→ **Exercise requirements**
Whatever precedes the line containing "Событие на весь день (1089, 514)" is not copied; that line and every line after it through the final one below are copied exactly, except pictures.

→ **Recorded data**
+++

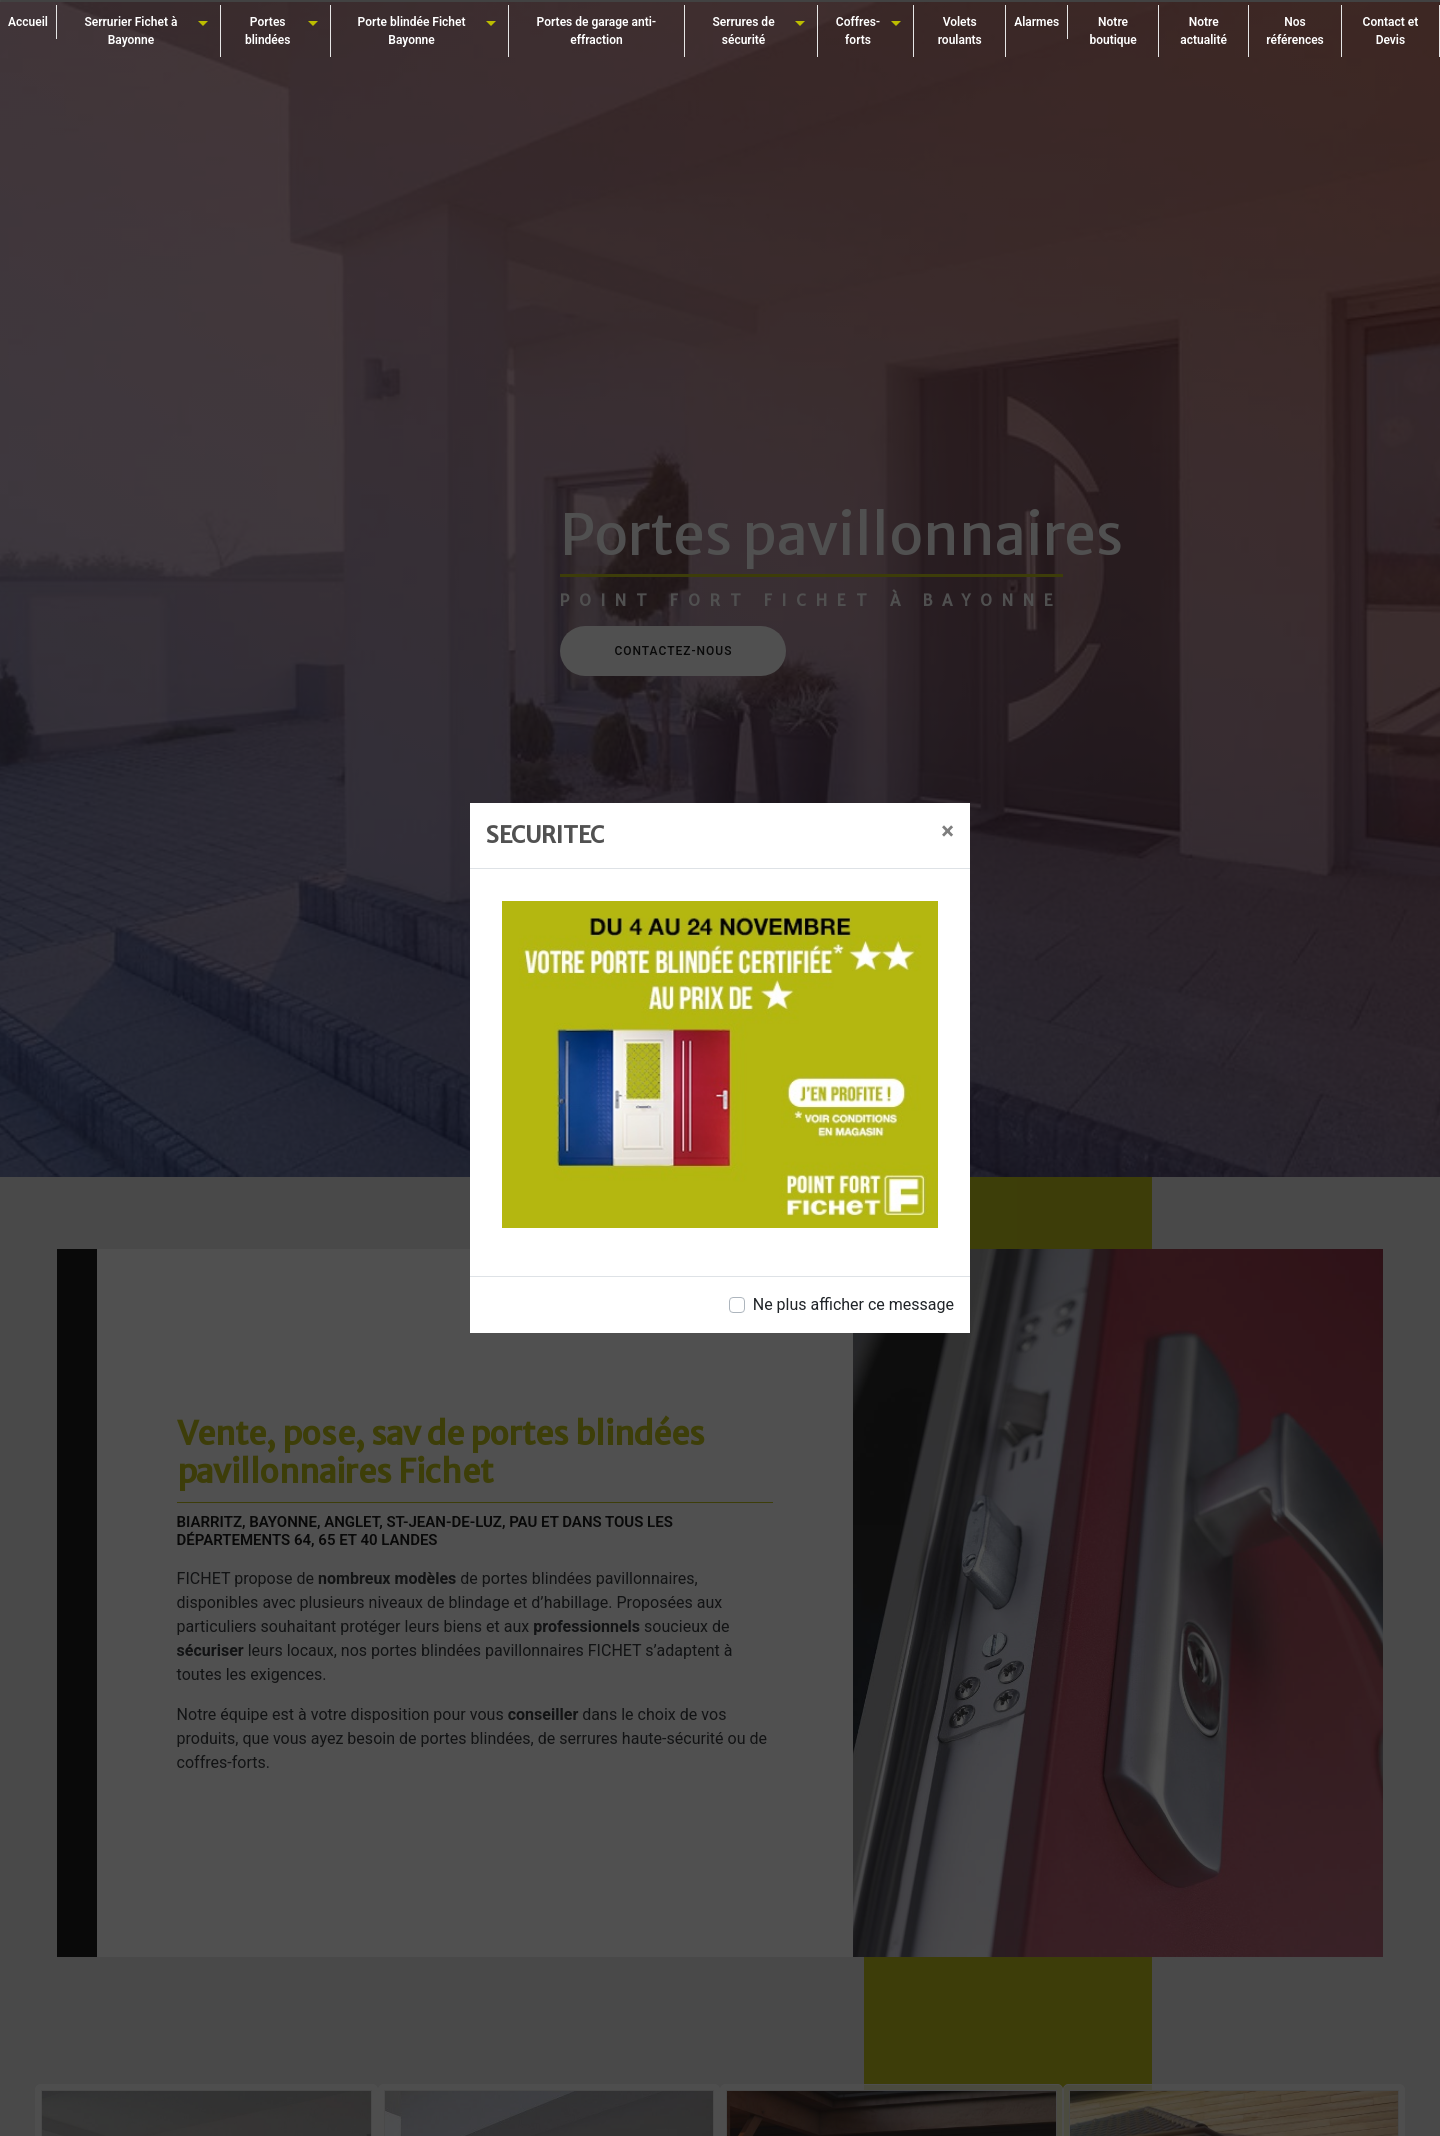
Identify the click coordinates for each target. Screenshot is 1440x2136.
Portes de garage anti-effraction (597, 31)
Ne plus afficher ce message (853, 1304)
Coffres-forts (858, 31)
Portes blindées (268, 31)
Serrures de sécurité (743, 31)
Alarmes (1036, 22)
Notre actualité (1203, 31)
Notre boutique (1112, 31)
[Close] (947, 831)
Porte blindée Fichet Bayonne (412, 31)
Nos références (1295, 31)
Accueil (28, 22)
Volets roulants (960, 31)
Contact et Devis (1391, 31)
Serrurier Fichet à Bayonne (130, 31)
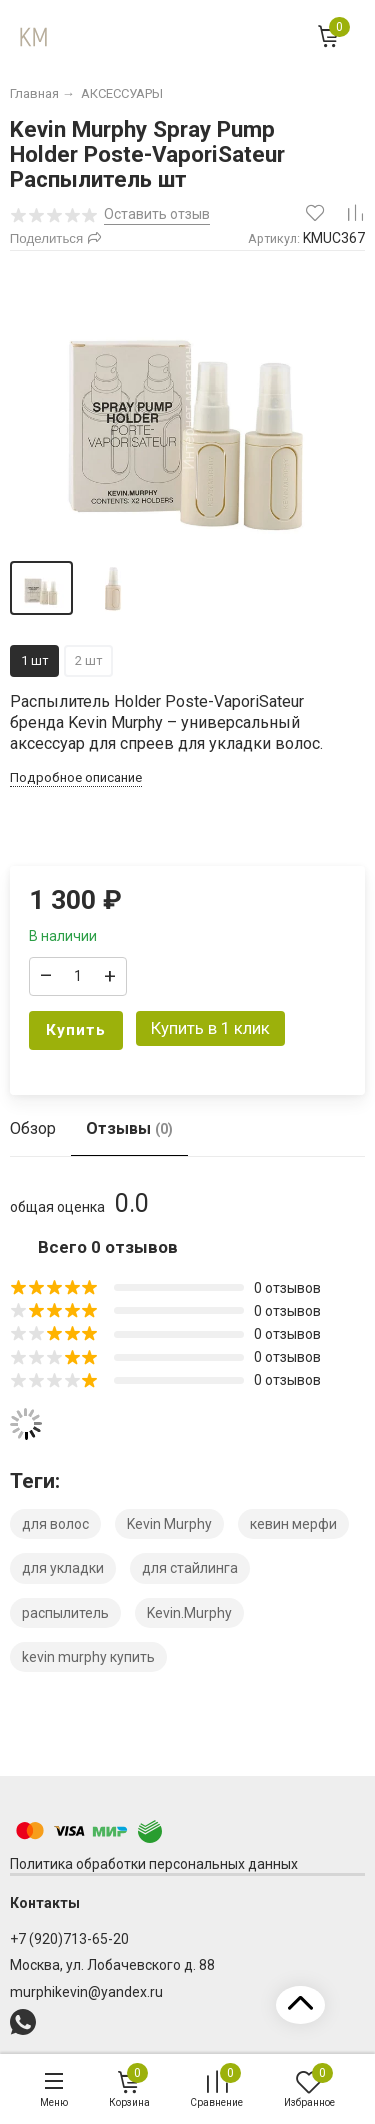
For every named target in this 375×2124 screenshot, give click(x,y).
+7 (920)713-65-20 (69, 1939)
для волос (55, 1524)
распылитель (65, 1613)
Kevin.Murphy (189, 1613)
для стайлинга (190, 1568)
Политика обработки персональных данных (154, 1864)
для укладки (63, 1568)
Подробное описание (76, 777)
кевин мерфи (293, 1524)
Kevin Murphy (169, 1524)
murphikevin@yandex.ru (86, 1992)
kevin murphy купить (88, 1657)
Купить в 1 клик (210, 1028)
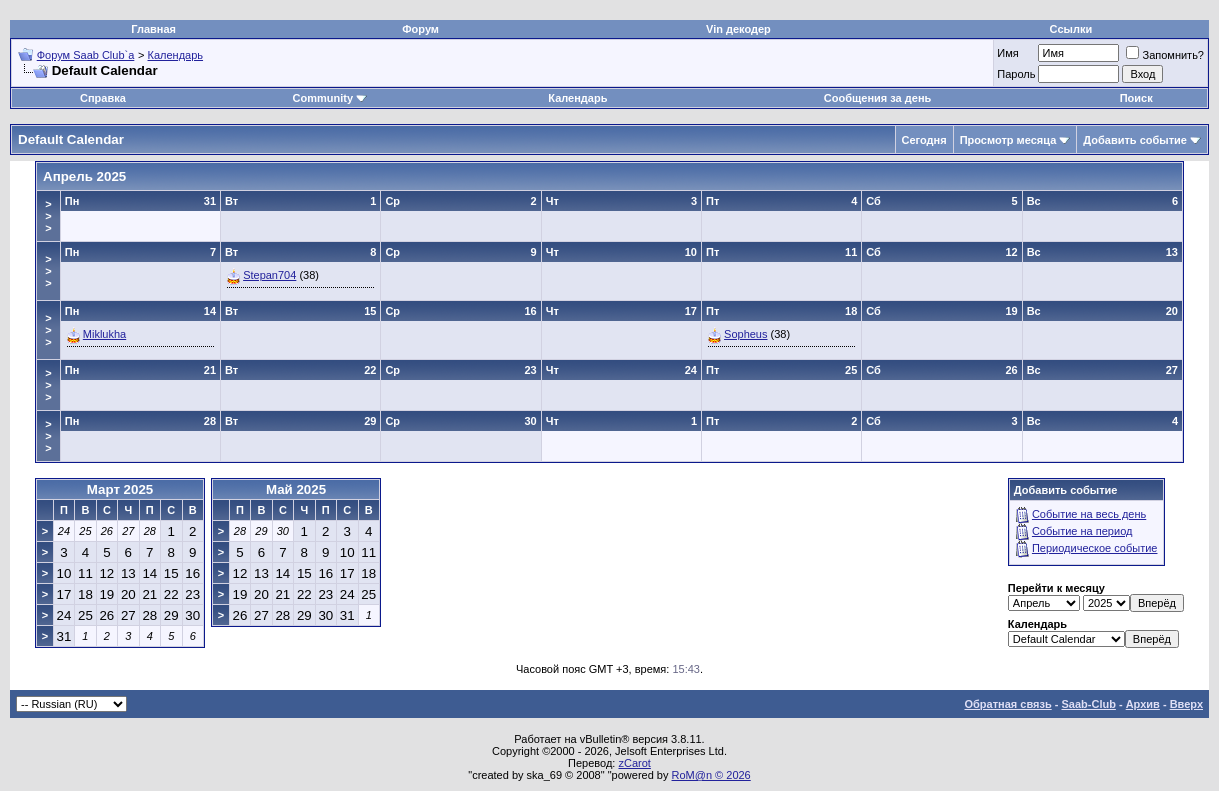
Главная (153, 29)
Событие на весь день (1089, 514)
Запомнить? (1165, 55)
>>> (48, 216)
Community (330, 98)
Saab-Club (1088, 704)
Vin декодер (738, 29)
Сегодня (924, 140)
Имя (1007, 53)
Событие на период (1082, 531)
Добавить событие (1135, 140)
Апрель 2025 (84, 176)
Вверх (1186, 704)
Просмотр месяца (1008, 140)
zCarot (634, 763)
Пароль (1016, 74)
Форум (420, 29)
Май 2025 (296, 489)
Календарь (176, 55)
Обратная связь (1008, 704)
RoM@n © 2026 (711, 775)
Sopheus (745, 334)
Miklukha (104, 334)
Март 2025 (120, 489)
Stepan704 (269, 275)
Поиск (1136, 98)
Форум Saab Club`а (86, 55)
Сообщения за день (877, 98)
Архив (1143, 704)
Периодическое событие (1095, 548)
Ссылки (1071, 29)
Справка (103, 98)
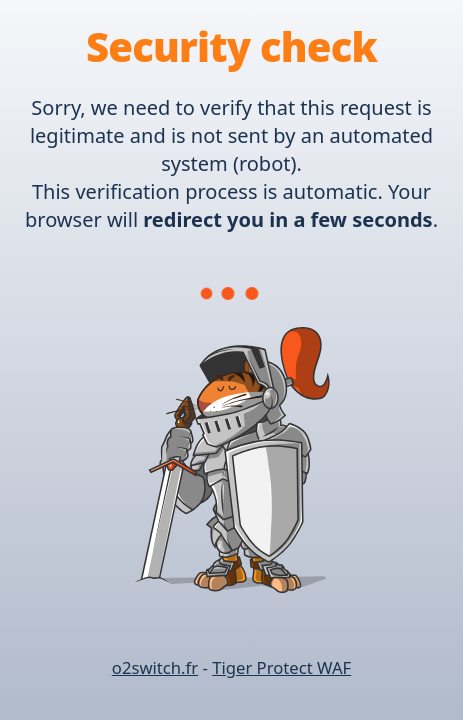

+++

→ **Exercise result**
Событие на весь день (1089, 514)
Запомнить? (1165, 55)
>>> (48, 216)
Community (330, 98)
Saab-Club (1088, 704)
Vin декодер (738, 29)
Сегодня (924, 140)
Имя (1007, 53)
Событие на период (1082, 531)
Добавить событие (1135, 140)
Апрель 2025 (84, 176)
Вверх (1186, 704)
Просмотр месяца (1008, 140)
zCarot (634, 763)
Пароль (1016, 74)
Форум (420, 29)
Май 2025 (296, 489)
Календарь (176, 55)
Обратная связь (1008, 704)
RoM@n © 2026 (711, 775)
Sopheus (745, 334)
Miklukha (104, 334)
Март 2025 (120, 489)
Stepan704 (269, 275)
Поиск (1136, 98)
Форум Saab Club`а (86, 55)
Сообщения за день (877, 98)
Архив (1143, 704)
Периодическое событие (1095, 548)
Ссылки (1071, 29)
Справка (103, 98)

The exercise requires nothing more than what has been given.